Collected data

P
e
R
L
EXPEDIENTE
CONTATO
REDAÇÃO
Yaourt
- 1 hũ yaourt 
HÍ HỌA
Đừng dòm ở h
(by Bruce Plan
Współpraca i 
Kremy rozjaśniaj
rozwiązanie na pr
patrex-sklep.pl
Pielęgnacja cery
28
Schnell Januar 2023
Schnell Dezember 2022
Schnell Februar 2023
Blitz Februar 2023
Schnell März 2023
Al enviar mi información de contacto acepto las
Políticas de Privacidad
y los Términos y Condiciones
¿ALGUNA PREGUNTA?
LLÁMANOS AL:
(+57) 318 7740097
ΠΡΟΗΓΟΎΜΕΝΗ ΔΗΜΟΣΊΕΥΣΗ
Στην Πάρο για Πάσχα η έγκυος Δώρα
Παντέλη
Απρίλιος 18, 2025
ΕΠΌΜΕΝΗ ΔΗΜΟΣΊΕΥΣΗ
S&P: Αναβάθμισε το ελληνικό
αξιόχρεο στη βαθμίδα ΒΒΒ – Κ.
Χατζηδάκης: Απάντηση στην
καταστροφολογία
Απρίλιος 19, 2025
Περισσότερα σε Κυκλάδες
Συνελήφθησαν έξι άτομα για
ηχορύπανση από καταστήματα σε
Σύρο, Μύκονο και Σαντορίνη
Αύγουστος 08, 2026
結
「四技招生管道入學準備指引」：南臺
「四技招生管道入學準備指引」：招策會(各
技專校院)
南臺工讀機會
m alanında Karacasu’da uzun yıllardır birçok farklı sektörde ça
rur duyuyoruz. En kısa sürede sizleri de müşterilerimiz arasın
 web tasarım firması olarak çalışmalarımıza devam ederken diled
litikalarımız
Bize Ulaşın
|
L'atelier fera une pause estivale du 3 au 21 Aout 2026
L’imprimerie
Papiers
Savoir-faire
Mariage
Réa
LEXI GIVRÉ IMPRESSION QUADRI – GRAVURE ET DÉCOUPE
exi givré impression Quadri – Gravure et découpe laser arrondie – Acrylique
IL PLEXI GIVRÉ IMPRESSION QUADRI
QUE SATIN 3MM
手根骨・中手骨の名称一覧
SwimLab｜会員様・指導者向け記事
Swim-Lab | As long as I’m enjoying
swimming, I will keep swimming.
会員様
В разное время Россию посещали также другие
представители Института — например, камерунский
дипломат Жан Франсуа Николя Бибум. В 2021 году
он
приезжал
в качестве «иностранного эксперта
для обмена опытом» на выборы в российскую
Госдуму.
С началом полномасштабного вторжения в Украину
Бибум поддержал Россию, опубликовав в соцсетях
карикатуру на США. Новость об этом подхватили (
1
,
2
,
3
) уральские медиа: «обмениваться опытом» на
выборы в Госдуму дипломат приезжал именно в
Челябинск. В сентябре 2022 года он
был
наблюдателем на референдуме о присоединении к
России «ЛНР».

EXERCISE OBJECTIVE: Collect the lines of the data that carry the word "四技招生管道入學準備指引".

WORKED SOLUTION:
「四技招生管道入學準備指引」：南臺
「四技招生管道入學準備指引」：招策會(各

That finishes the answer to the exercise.